→ **Problem to solve**: Take the data below and copy exactly the lines starting at the one with "Tucson, painting by Child Artist" and finishing at the one with "Iran Vows to", both included.

→ **Information**:

----------

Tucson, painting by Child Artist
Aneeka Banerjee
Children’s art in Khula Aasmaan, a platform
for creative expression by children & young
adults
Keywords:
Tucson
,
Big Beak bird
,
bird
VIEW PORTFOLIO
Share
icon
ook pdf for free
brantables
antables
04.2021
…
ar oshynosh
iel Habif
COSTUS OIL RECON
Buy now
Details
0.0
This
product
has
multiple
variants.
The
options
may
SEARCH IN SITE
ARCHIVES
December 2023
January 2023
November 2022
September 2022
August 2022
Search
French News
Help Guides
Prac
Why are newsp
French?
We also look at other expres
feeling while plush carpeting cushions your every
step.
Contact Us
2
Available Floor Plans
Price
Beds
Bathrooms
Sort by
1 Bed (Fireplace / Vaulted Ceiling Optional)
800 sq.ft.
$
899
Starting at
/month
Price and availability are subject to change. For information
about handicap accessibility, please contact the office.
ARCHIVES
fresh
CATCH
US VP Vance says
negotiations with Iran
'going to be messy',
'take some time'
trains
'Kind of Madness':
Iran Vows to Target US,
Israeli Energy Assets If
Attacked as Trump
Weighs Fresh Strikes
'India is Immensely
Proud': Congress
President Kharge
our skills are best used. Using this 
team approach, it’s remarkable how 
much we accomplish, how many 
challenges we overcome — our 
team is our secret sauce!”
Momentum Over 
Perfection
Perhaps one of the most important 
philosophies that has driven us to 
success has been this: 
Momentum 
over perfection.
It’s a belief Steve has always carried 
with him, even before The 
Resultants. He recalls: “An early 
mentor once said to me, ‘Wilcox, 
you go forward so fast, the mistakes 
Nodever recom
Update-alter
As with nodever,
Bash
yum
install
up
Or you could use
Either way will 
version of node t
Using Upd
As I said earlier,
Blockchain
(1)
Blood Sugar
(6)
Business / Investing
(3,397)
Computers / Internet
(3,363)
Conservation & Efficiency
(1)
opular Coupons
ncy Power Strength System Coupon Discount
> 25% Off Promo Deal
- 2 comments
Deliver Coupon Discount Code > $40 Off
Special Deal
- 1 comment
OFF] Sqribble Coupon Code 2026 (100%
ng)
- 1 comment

----------

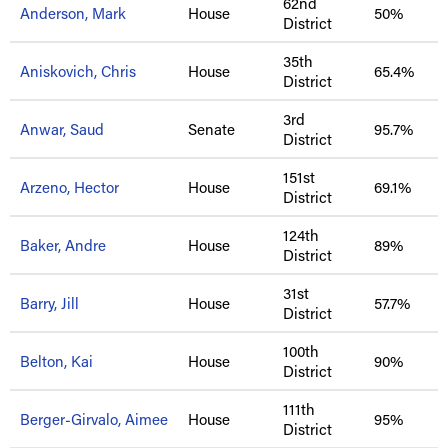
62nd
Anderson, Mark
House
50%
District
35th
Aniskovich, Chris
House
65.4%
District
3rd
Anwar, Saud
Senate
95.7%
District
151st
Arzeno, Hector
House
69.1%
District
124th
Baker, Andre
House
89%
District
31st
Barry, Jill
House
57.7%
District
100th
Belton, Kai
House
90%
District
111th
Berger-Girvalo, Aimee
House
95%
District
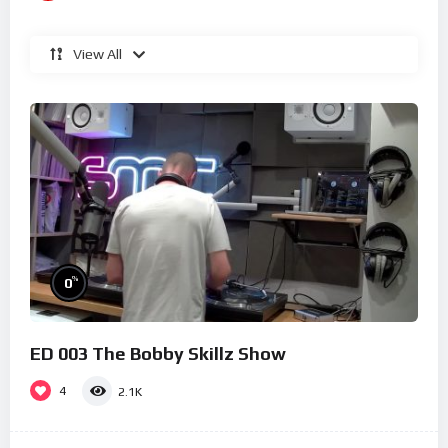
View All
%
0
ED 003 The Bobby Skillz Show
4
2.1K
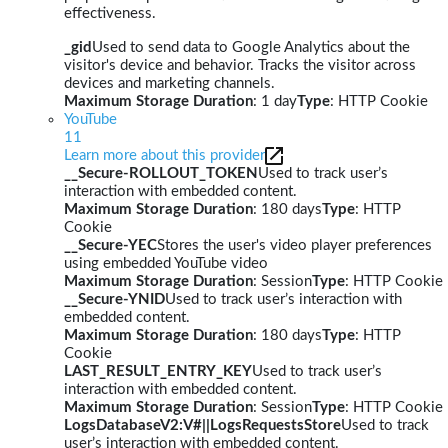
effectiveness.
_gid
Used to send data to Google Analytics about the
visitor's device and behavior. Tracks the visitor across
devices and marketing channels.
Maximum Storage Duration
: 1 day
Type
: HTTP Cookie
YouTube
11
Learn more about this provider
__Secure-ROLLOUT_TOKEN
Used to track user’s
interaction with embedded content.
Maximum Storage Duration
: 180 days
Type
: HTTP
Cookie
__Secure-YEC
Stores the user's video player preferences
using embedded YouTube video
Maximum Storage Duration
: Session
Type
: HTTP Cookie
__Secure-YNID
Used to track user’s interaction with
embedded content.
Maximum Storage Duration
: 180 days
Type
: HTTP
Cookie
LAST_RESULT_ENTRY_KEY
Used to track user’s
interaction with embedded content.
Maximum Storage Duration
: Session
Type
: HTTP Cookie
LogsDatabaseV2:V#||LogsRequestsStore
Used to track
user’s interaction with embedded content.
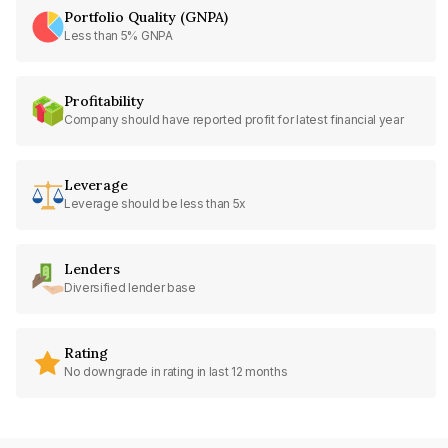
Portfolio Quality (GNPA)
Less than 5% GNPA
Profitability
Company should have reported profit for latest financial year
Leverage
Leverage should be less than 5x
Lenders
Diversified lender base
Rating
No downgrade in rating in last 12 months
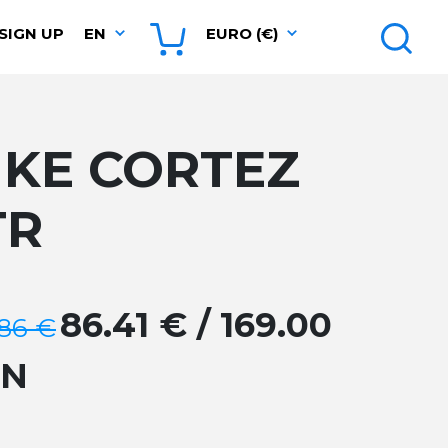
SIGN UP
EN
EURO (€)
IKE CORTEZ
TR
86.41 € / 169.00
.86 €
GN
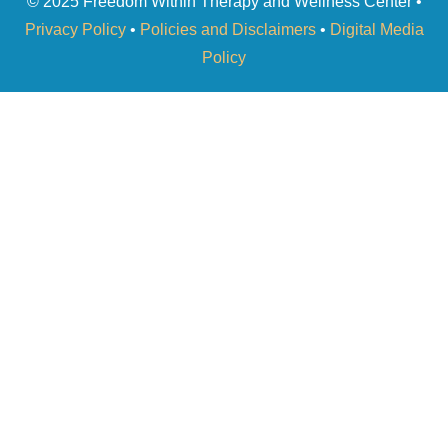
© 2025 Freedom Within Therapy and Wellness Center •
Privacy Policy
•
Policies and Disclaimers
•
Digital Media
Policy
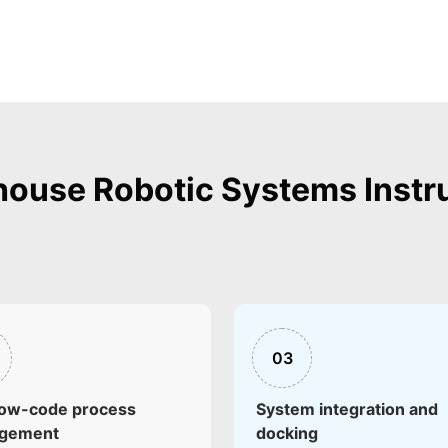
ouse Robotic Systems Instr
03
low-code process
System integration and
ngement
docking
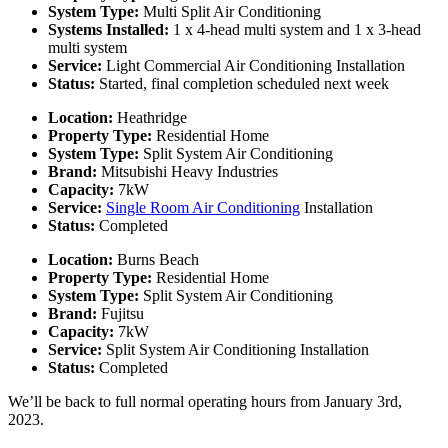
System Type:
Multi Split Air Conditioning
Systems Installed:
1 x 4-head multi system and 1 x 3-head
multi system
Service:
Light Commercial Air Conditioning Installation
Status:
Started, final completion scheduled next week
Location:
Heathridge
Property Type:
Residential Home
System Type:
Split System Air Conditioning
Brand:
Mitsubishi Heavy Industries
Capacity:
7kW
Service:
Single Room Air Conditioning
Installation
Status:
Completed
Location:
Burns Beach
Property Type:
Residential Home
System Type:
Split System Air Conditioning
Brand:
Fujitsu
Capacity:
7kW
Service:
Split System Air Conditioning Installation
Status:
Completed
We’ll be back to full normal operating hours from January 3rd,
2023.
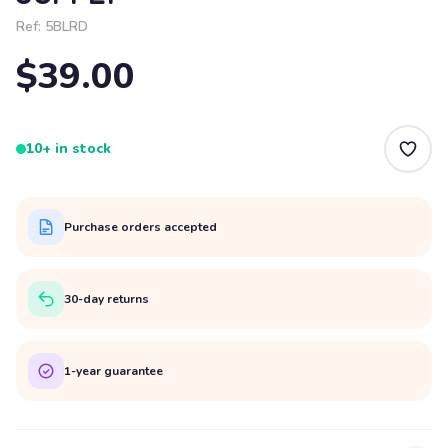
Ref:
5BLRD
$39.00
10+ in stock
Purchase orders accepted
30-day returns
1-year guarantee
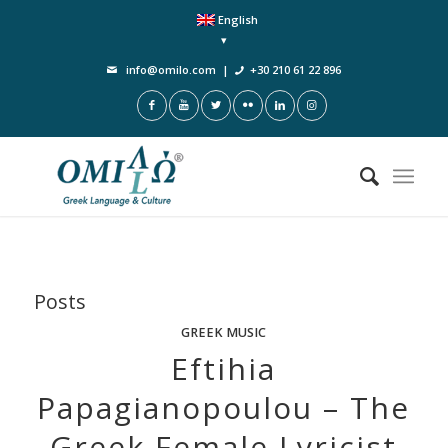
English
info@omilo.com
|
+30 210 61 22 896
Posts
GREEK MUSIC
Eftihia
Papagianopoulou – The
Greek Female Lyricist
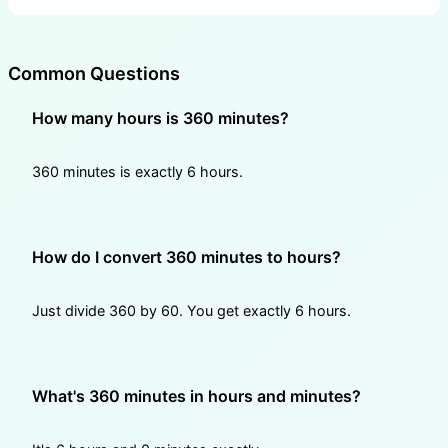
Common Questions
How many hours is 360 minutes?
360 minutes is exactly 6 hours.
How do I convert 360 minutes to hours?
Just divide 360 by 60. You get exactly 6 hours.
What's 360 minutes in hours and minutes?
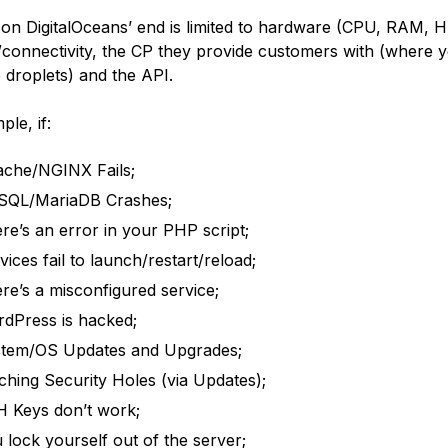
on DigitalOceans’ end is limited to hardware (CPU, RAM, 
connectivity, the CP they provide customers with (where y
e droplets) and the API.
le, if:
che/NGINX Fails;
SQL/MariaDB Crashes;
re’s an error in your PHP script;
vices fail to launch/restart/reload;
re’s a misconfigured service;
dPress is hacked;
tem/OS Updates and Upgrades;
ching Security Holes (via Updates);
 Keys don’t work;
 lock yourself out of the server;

----------

→ **Solution to this exercise**:
Tucson, painting by Child Artist
Aneeka Banerjee
Children’s art in Khula Aasmaan, a platform
for creative expression by children & young
adults
Keywords:
Tucson
,
Big Beak bird
,
bird
VIEW PORTFOLIO
Share
icon
ook pdf for free
brantables
antables
04.2021
…
ar oshynosh
iel Habif
COSTUS OIL RECON
Buy now
Details
0.0
This
product
has
multiple
variants.
The
options
may
SEARCH IN SITE
ARCHIVES
December 2023
January 2023
November 2022
September 2022
August 2022
Search
French News
Help Guides
Prac
Why are newsp
French?
We also look at other expres
feeling while plush carpeting cushions your every
step.
Contact Us
2
Available Floor Plans
Price
Beds
Bathrooms
Sort by
1 Bed (Fireplace / Vaulted Ceiling Optional)
800 sq.ft.
$
899
Starting at
/month
Price and availability are subject to change. For information
about handicap accessibility, please contact the office.
ARCHIVES
fresh
CATCH
US VP Vance says
negotiations with Iran
'going to be messy',
'take some time'
trains
'Kind of Madness':
Iran Vows to Target US,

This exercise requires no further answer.